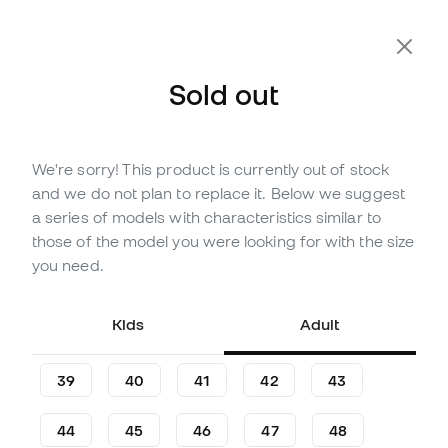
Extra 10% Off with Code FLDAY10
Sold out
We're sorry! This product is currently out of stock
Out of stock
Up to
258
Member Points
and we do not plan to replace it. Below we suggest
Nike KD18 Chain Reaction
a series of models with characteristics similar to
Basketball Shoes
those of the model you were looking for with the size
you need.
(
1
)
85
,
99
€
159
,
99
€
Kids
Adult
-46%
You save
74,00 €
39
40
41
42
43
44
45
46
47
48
---
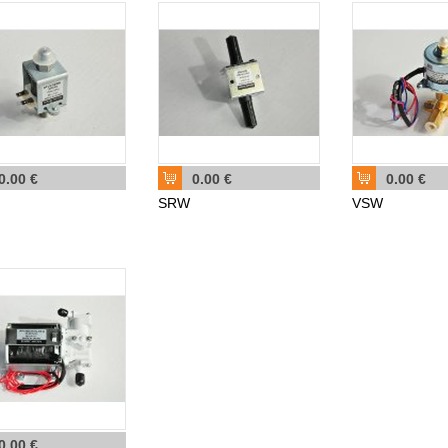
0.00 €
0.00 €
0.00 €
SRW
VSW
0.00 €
--
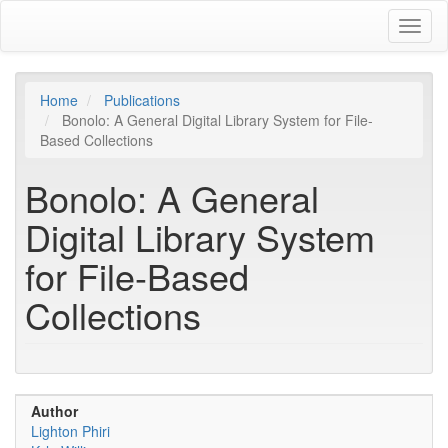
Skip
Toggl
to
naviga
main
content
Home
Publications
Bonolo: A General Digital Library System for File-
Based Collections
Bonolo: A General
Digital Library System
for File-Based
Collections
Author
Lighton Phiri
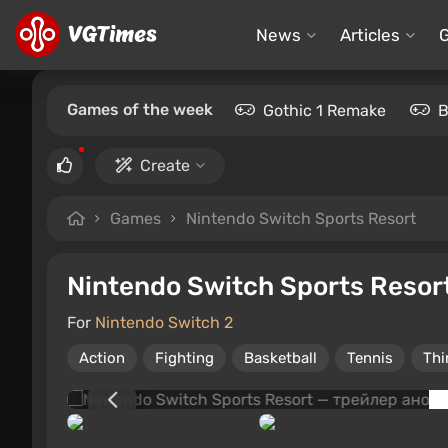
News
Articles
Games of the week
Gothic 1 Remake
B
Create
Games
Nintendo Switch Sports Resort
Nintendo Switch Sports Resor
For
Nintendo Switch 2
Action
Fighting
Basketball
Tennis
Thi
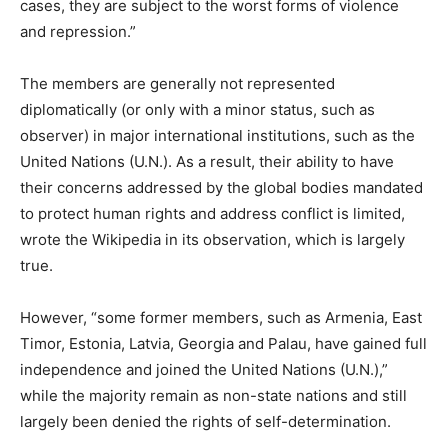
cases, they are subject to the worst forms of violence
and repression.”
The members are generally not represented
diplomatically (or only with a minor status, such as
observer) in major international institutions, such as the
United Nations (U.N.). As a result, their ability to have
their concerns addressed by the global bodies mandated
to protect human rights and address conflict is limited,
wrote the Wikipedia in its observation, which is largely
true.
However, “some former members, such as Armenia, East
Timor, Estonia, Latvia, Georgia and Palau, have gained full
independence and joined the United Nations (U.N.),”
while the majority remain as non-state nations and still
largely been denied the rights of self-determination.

Your task → Leaving all pictures out, output exactly the lines of the material above from the line with "Games of the week" to the line with "their concerns addressed", both included.

Answer →
Games of the week
Gothic 1 Remake
B
Create
Games
Nintendo Switch Sports Resort
Nintendo Switch Sports Resor
For
Nintendo Switch 2
Action
Fighting
Basketball
Tennis
Thi
cases, they are subject to the worst forms of violence
and repression.”
The members are generally not represented
diplomatically (or only with a minor status, such as
observer) in major international institutions, such as the
United Nations (U.N.). As a result, their ability to have
their concerns addressed by the global bodies mandated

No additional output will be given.